Coming from Client Authoritative

Key things to know when coming from client authoritative frameworks

Checking for “isHost”

How to replace “isHost”?

In client authoritative model you often use if (isHost) { ... } to make sure some part of the code runs only once, preferably on the host machine. For example, ending the match, tallying up the score etc. In the server authoritative paradigm there is no host player - every player is a client, and a dedicated machine is the server.

In Elympics SDK you can use if (Elympics.IsServer) { ... } to perform some code only on the server. However, the use cases are a bit more rare than in client-authoritative code, because large parts of the code are predictable, and can be run both on clients and on the server.

Use cases

Use cases in which it is a good practice to perform code on the server only are:

Code that is unpredictable

For example everything that involves randomisation, like spawning random items, map generating etc. Enabling the client to predict this will result in costly and unnecessary reconciliations.

Code that is hard to roll back

Every prediction might be wrong, so if the effects are highly impactful for the gameplay and hard to reconcile, it’s better to not predict them. For example, dying from damage - if a client predicts its death, it will show the deathcam, the visual effects, sound effects, lock player input, and start a respawn countdown. Reconciling all these things will not only be complicated, it will also look bad, as if the game glitched and broke and it will be very confusing for the player.

How to add a RPC?

RPCs, or Remote Procedure Calls, are at the core of client-authoritative multiplayer. A client informs all other clients of an action it performed, for example, dealt damage to another client.

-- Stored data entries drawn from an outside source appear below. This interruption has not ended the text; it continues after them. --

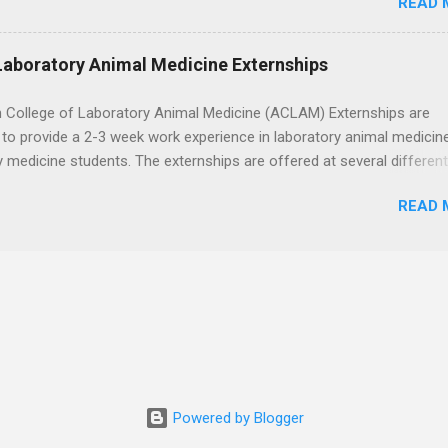
READ 
eted acute care clinical rotations and hold Basic Life Support
h the corporate careers page for this rewarding opportunity. APPLY H
Laboratory Animal Medicine Externships
 College of Laboratory Animal Medicine (ACLAM) Externships are
to provide a 2-3 week work experience in laboratory animal medicin
y medicine students. The externships are offered at several differen
. Students may choose an externship at a university such as Johns
READ 
r Ohio State University, or they can complete their externship at a m
such as Mayo Clinic in Arizona. Each externship will provide a placeme
 match students' interests and career goals.
Powered by Blogger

In Elympics, there are no RPCs. Instead, there are player inputs and the game state.


Player inputs are serialized and deserialized in IInputHandler and this is the only way a player can inform other players and the server about their action. Each tick, serialized inputs are sent to the server, who deserializes and applies them using the code you’ve written in IInputHandler. The changes made with this code are then synchronised with clients using ElympicsVars.

So, the example of dealing damage would be implemented this way:

  1. “Fire” input is serialized in IInputHandler
  2. “Fire” input is deserialized in IInputHandler
  3. Code with firing logic is performed, with this input passed as an argument
  4. This code modifies ElympicsFloat hp somewhere
  5. Code that is attached as a listener via hp.ValueChanged += ... will happen both on the server and on the clients

Server-side “RPC”

Sometimes you want to inform players about something that happened in code that was performed only on the server, for example, about a death of a player. Since there are no RPCs, the correct way to do this is to attach a listener to a variable, ElympicsBool IsDead; IsDead.ValueChanged += HandlePlayerDied;.

Then you can change the value somewhere

if (Elympics.IsServer)
    if (player.hp.Value <= 0)
        player.IsDead.Value = true;

Since ElympicsVars are synchronised every tick, all players as well as the server will perform HandlePlayerDied.

Remember that code executed this way will not be predictable.